3. Purchase the fish as you want it from the local fish store (sometimes you can get deals - but it’s between $10 and $15 per pound depending on the time of year). In business terms this is called “Just in Time” - it has been a very hot manufacturing concept for the past decade. Assuming you eat fish three times a week as recommended by the AMA, this is 156 times per year. Your fish costs will be $3650 per year. You lose the need to have a freezer, you lose the risk of attracting very dangerous predators to your home. You save yourself at least a week’s worth of work (how much is your time worth) from scenario 1 and 2. AND you don’t subject your family to eating salmon every day of the year. You can mix it up a bit. Protein at even $5.72 per pound is a bit steep when you look at the cost of chicken, beef, pork, and the protein you get by mixing complex carbohydrates. Yes, salmon is good for you, but it does get a bit old every day of the year. I know, I often hear about it from my neighbors when they are over eating my grass fed, organic, belgium blue beef (my cows - a whole other story).
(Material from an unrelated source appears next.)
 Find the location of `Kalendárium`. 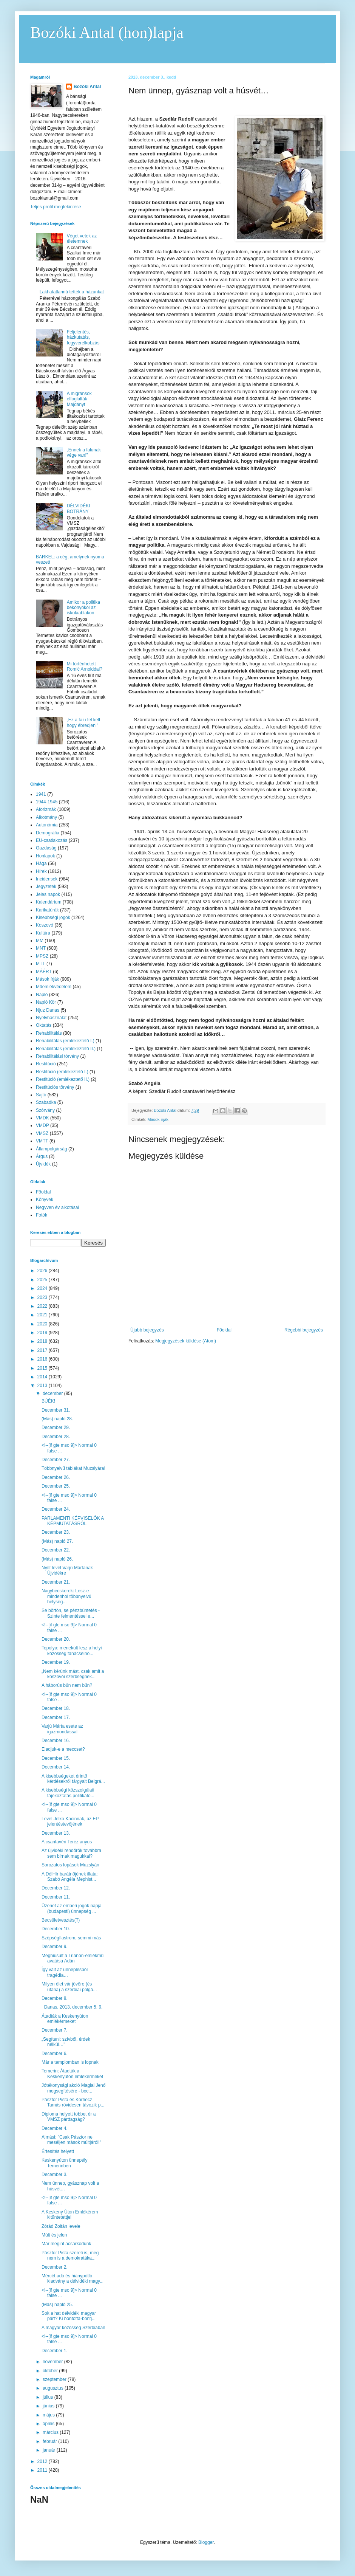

So the moral of this story - work on your career, support your local fisherman and your local fish dealer. Keep your family safe from the bears and be a part of the larger community by doing what it is you do best and supporting other people with what they do best.
P.S. It appears a homeowner in the neighborhood where the bear was grazing on unsecured food sources and garbage shot the bear. http://www.chilkatvalleynews.com/story-2.html What really galls me about this - the folks who horded the salmon as “subsistence” fishing that prompted the bear to raid their freezer consider themselves “environmentalists.” What total hypocrisy. The folks I know who truly need to subsistence fish and do so with some prudence, also make sure they secure the sources of food from bears so they don’t have to needlessly kill dangerous wildlife near their homes. A lack of project management leads to a dead bear.